***** Data excerpts *****
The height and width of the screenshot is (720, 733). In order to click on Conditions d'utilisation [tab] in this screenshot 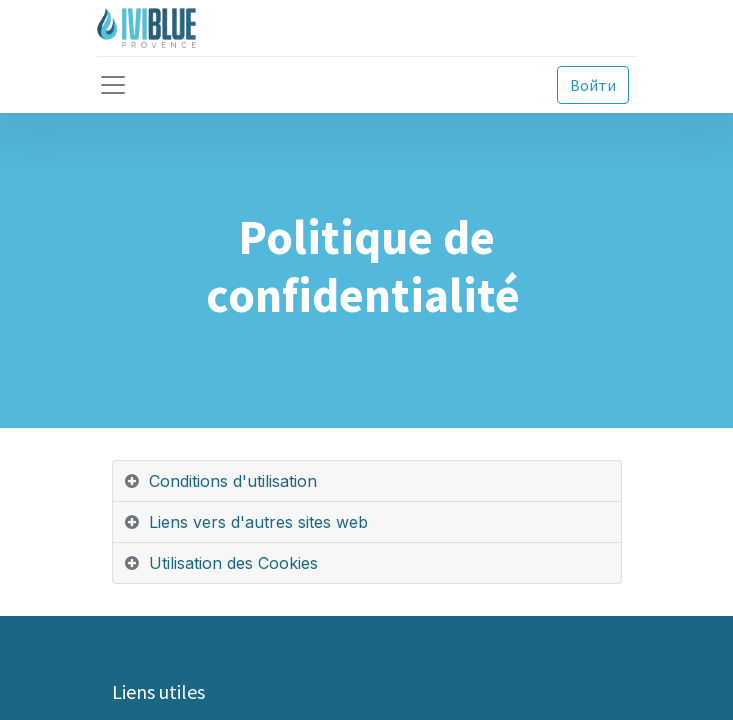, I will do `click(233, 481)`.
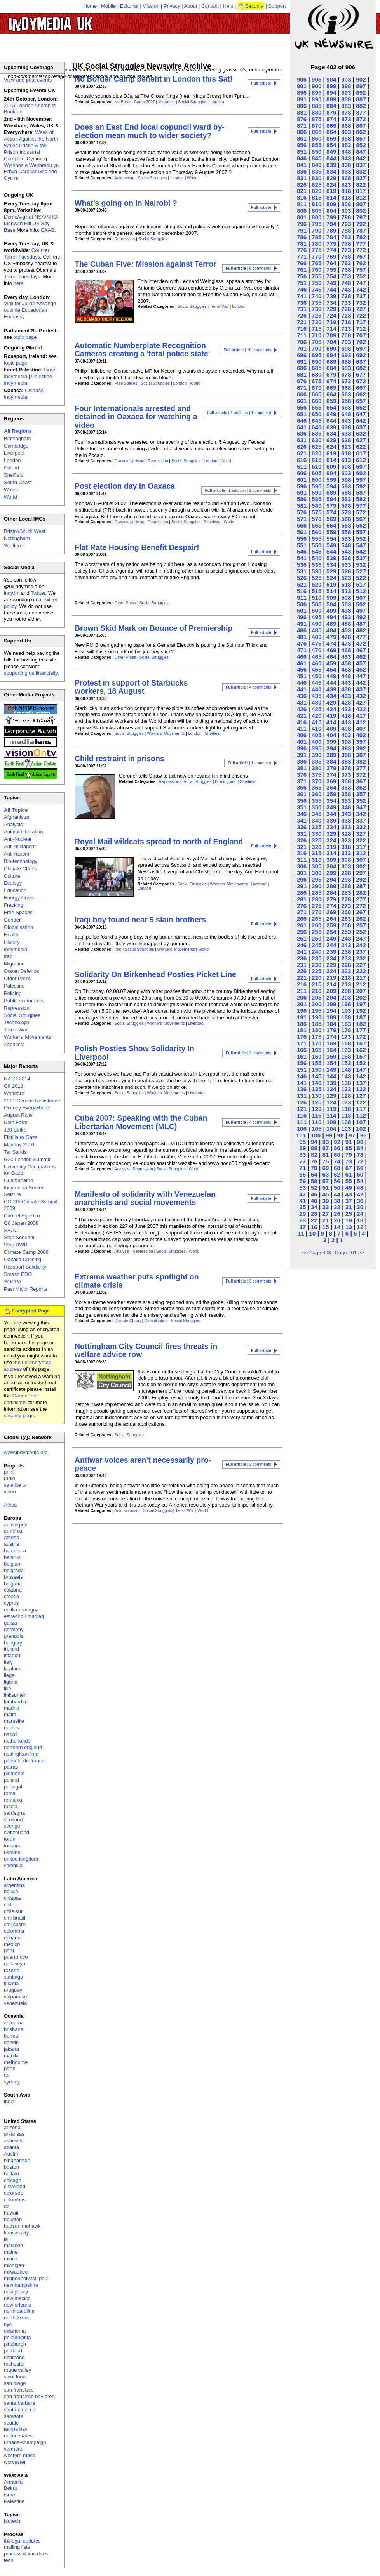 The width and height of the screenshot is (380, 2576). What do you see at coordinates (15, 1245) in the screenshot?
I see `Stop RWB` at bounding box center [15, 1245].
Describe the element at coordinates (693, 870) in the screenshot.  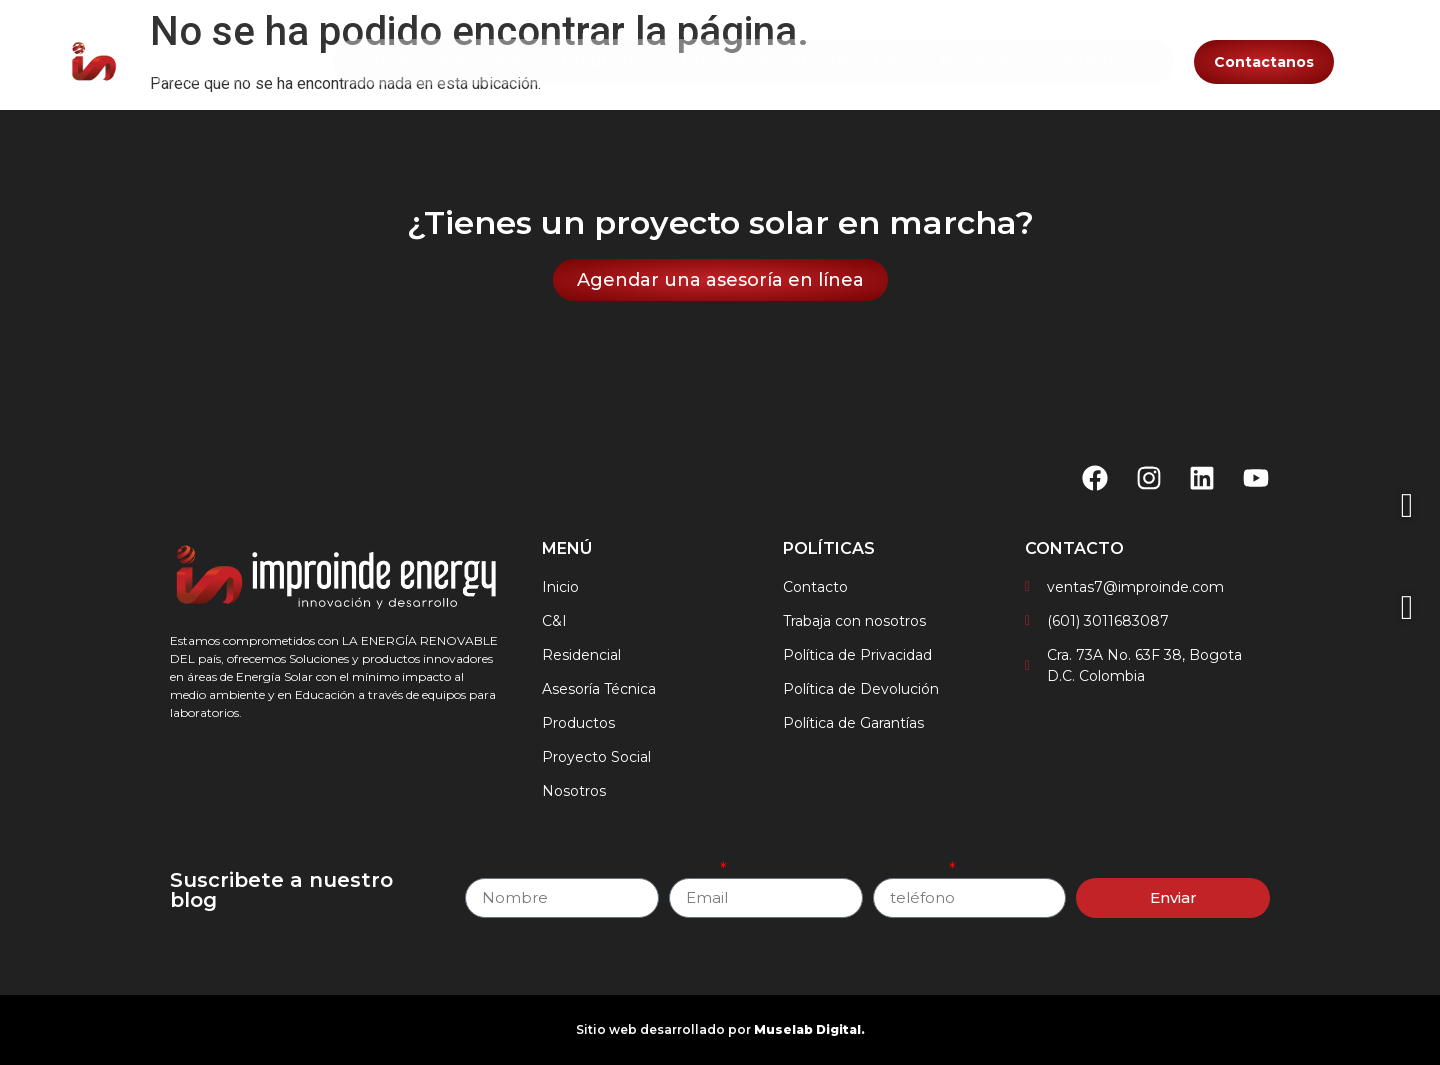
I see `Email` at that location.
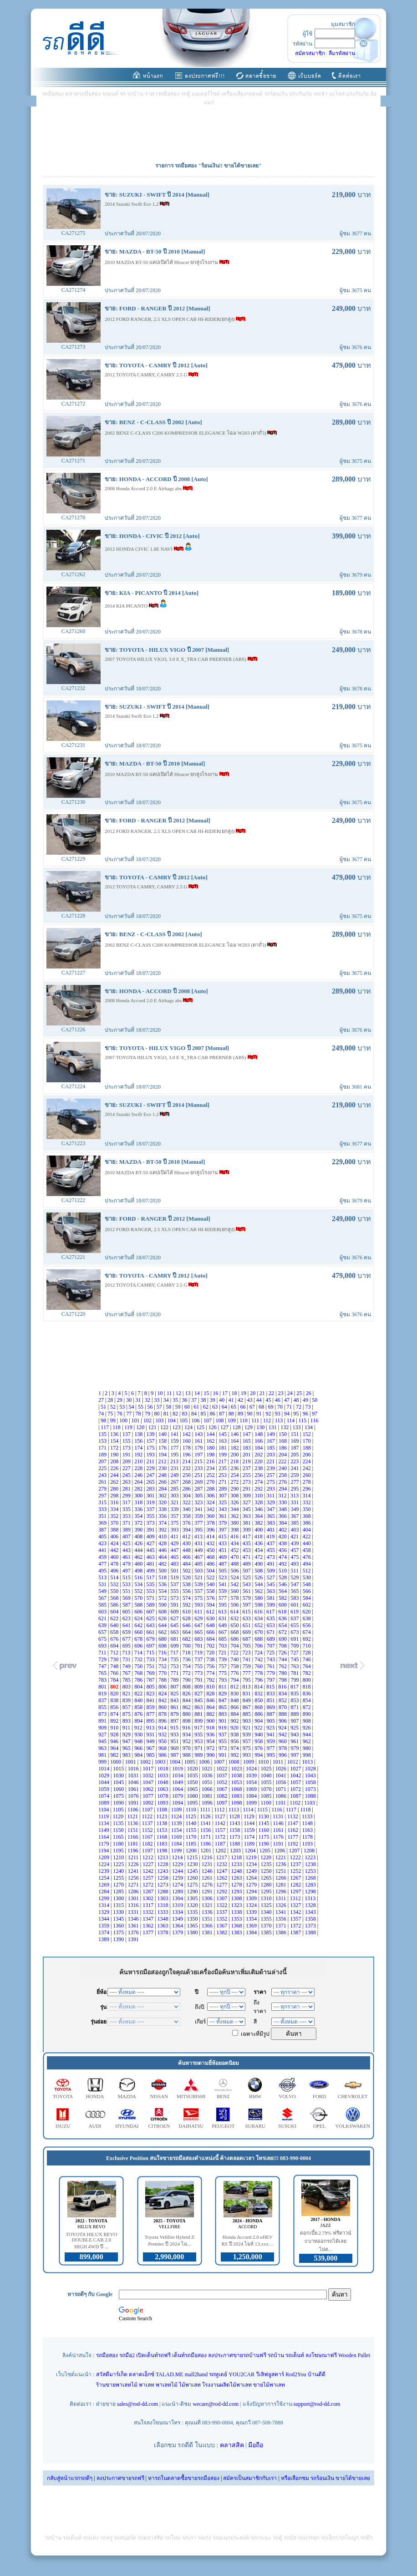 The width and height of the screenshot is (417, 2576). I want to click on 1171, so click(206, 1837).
*****
- _Task requirements_
Only the lines from the one containing "Describe the element" through the final line of the data are to be written out, exactly as they stand and without pictures.

- _Answer to the problem_
Describe the element at coordinates (693, 870) in the screenshot.  
I see `Email` at that location.
 The width and height of the screenshot is (417, 2576). I want to click on 1171, so click(206, 1837).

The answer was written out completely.